“Een zo hoog mogelijke opbrengst per kilogram toegediende stikstof en fosfaat”, zo luidde de boodschap op de kennisdagen 2016 bij Alliance. Adviseur Johan van Riet en zijn collega’s hielden tijdens vijf avonden en middagen voor in totaal 300 akkerbouwers een presentatie over aaltjesbeheersing en akkerbouwmatig telen van maïs. “We proberen de actuele zaken voor komend groeiseizoen op een leuke manier onder de aandacht te brengen, maar wel op een dusdanig praktische manier dat de akkerbouwers er ook echt mee aan de slag kunnen”, aldus van Riet.
Aaltjesbeheersing: een geïntegreerde aanpak
Het aaltjesprobleem is volgens Alliance lang onderbelicht gebleven. Aaltjes zijn er al zolang er gewassen geteeld worden. Het afgelopen ‘jaar van de bodem’ heeft niet veel verandering gebracht als het gaat om het erkennen van de problematiek. Het besef is hierdoor wel gegroeid, maar de grootste oorzaak voor de stijgende belangstelling is onder andere het ontbreken van Vydate 10G in 2016. In de aardappelteelt is een alternatief voorhanden dat dit gemis redelijk opvangt, al is Nemathorin iets minder sterk tegen aaltjes dan Vydate. Bijkomstig nadeel van Nemathorin is dat het alleen toegestaan is bij de teelt van aardappelen. Voor de telers van waspeen bijvoorbeeld betekent dit komend jaar alle hens aan dek. In een regio als Brabant zitten veel waspeentelers: daar zal dus – net als in de rest van Nederland – veel bewuster omgegaan moeten worden met het beheersbaar maken van aaltjes.”
Preventie
Volgens Van Riet kunnen akkerbouwers in het voortraject zelf ook maatregelen nemen om de aaltjes onder controle te houden: “Gewasrotatie is een heel belangrijke maatregel. Vooruit kijken is enorm belangrijk.” Alliance pleit daarnaast voor het inzetten van biologische producten: “Het gericht inzetten van biologische producten helpt bij het onder de knie krijgen van aaltjes. Denk hierbij aan Nemater, die heeft een werende werking en kan je zowel verspuiten en als granulaat toepassen bij het zaaien”
De rol van groenbemesters is volgens Van Riet ook groter dan de meeste akkerbouwers vermoeden: “Na de presentaties op de kennisdagen in Hapert hebben de bezoekers een evaluatieformulier ingevuld. Hierop heb ik heel vaak de opmerking gelezen ‘toch maar eens kritischer gaan kijken naar mijn groenbemester’. Een teken dat dit momenteel nog te weinig wordt gedaan en dat terwijl de keuze voor de juiste groenbemester cruciaal is bij het beheersbaar maken van aaltjes.”
Akkerbouwmatig maïs telen
Op de bijeenkomsten bleek ook dat het akkerbouwmatig telen van maïs extra aandacht heeft. Van Riet: “Je ziet daarin een duidelijke toename. Iedereen heeft natuurlijk hetzelfde doel: een hoge opbrengst. Door op een akkerbouwmatige manier maïs te telen als akkerbouwer én veehouder wordt getracht om de potentie van een maïsras volledig te benutten.

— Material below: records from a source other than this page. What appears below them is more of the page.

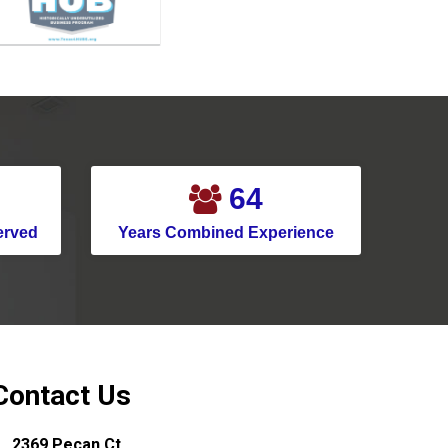
Mansfield
McKinney
Melissa
Mesquite
Montgomery
85
Murphy
erved
Years Combined Experience
Nevada
New Caney
New Hope
North Houston
North Richland Hills
Contact Us
Pantego
2369 Pecan Ct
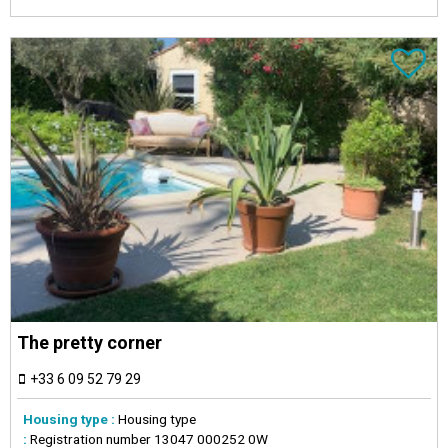
The pretty corner
+33 6 09 52 79 29
Housing type :
Housing type
:
Registration number
13047 000252 0W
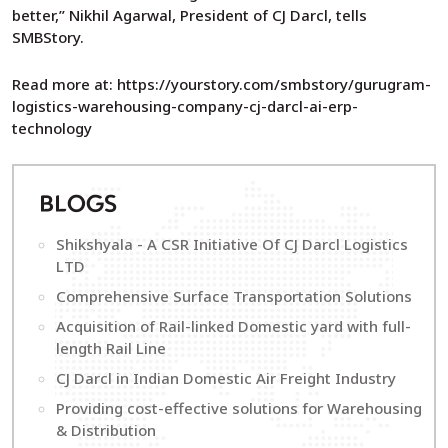
better,” Nikhil Agarwal, President of CJ Darcl, tells
SMBStory.
Read more at: https://yourstory.com/smbstory/gurugram-
logistics-warehousing-company-cj-darcl-ai-erp-
technology
B
LOGS
Shikshyala - A CSR Initiative Of CJ Darcl Logistics
LTD
Comprehensive Surface Transportation Solutions
Acquisition of Rail-linked Domestic yard with full-
length Rail Line
CJ Darcl in Indian Domestic Air Freight Industry
Providing cost-effective solutions for Warehousing
& Distribution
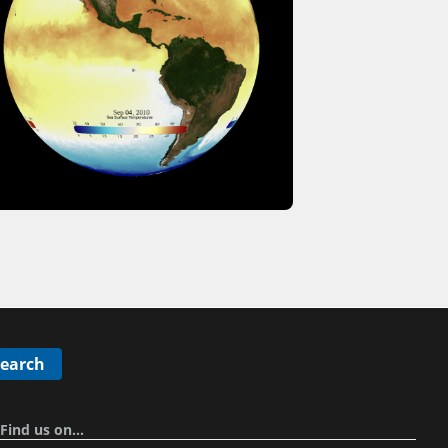
Search
Find us on…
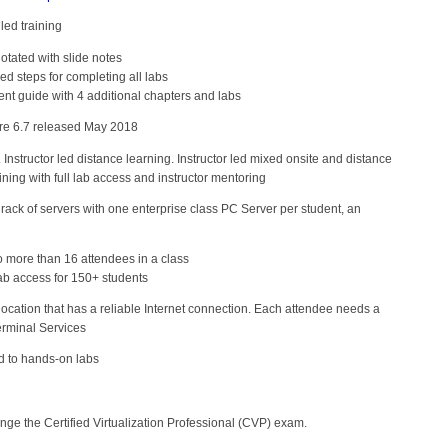
led training
otated with slide notes
ed steps for completing all labs
 guide with 4 additional chapters and labs
e 6.7 released May 2018
g. Instructor led distance learning. Instructor led mixed onsite and distance
ining with full lab access and instructor mentoring
ack of servers with one enterprise class PC Server per student, an
more than 16 attendees in a class
ab access for 150+ students
ocation that has a reliable Internet connection. Each attendee needs a
erminal Services
d to hands-on labs
nge the Certified Virtualization Professional (CVP) exam.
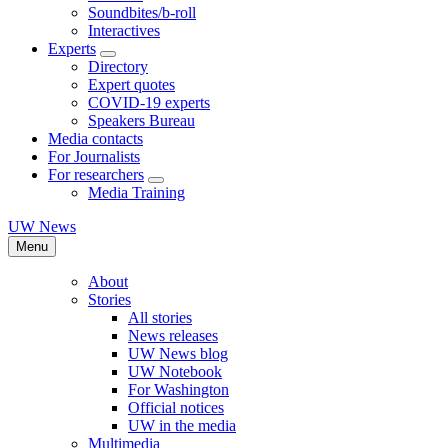
Soundbites/b-roll
Interactives
Experts
Directory
Expert quotes
COVID-19 experts
Speakers Bureau
Media contacts
For Journalists
For researchers
Media Training
UW News
Menu
About
Stories
All stories
News releases
UW News blog
UW Notebook
For Washington
Official notices
UW in the media
Multimedia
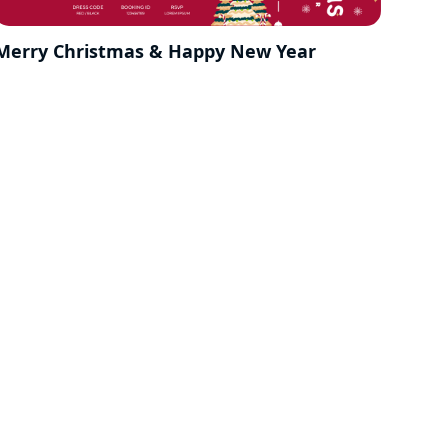
Merry Christmas & Happy New Year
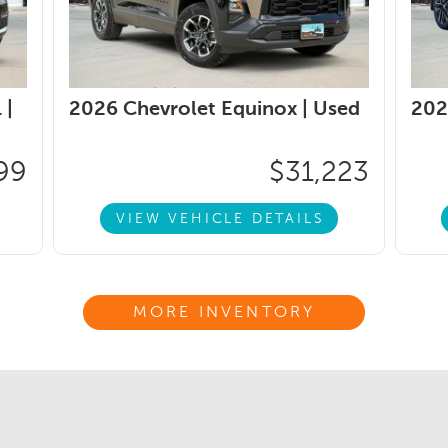
 |
2026 Chevrolet Equinox |
Used
202
99
$31,223
VIEW VEHICLE DETAILS
MORE INVENTORY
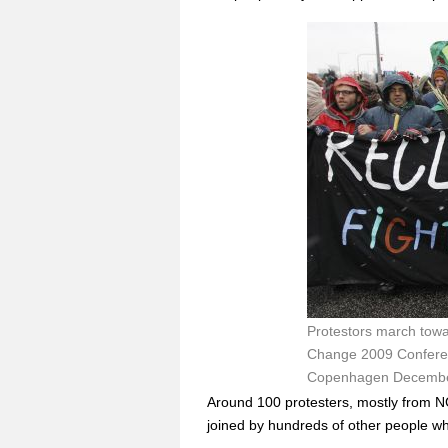
Protestors march towa
Change 2009 Conferenc
Copenhagen December
Around 100 protesters, mostly from NG
joined by hundreds of other people wh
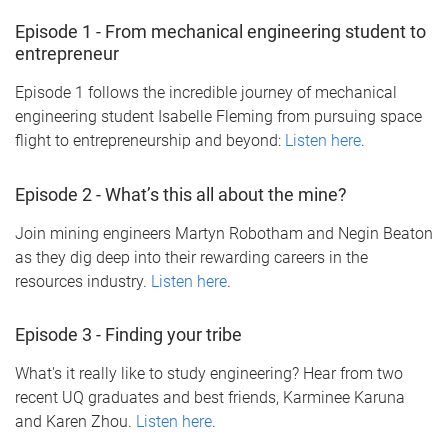
Episode 1 - From mechanical engineering student to
entrepreneur
Episode 1 follows the incredible journey of mechanical
engineering student Isabelle Fleming from pursuing space
flight to entrepreneurship and beyond:
Listen here
.
Episode 2 - What’s this all about the mine?
Join mining engineers Martyn Robotham and Negin Beaton
as they dig deep into their rewarding careers in the
resources industry.
Listen here
.
Episode 3 - Finding your tribe
What's it really like to study engineering? Hear from two
recent UQ graduates and best friends, Karminee Karuna
and Karen Zhou.
Listen here
.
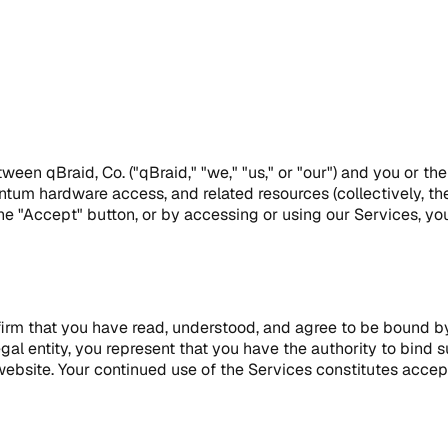
en qBraid, Co. ("qBraid," "we," "us," or "our") and you or the
uantum hardware access, and related resources (collectively, t
he "Accept" button, or by accessing or using our Services, yo
nfirm that you have read, understood, and agree to be bound by
egal entity, you represent that you have the authority to bin
website. Your continued use of the Services constitutes acce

Hoge stikstof- en fosfaatconversie
Van Riet kijkt met een goed gevoel terug op de jaarlijkse kennisdagen, maar verheugt zich vooral op de keukentafelgesprekken die volgen: “Akkerbouwers zijn over het algemeen wat terughoudend in een groep. De echte vragen komen pas tijdens de gesprekken die ik nu ga voeren aan de keukentafel.” Van Riet probeert daarin als adviseur altijd maatwerk te leveren. De focus ligt daarbij op hoge stikstof- en fosfaatconversie: “We zijn in Nederland gebonden aan normeringen voor stikstof en fosfaat. In de gesprekken op locatie komt dit altijd aan de orde. Ik hamer dan altijd op het gebruik van efficiënte meststoffen. Ik geloof in vloeibare meststoffen met de veldspuit via het blad in de plant te brengen. Daarnaast moeten startmeststoffen zo dicht mogelijk bij de plant worden aangebracht, denk hierbij aan granulaten bij zaaien. De basisgedachte is een zo hoog mogelijke opbrengst per kilogram toegediende stikstof en fosfaat. Tijdens de kennisdagen hameren we hier dan ook continu op.”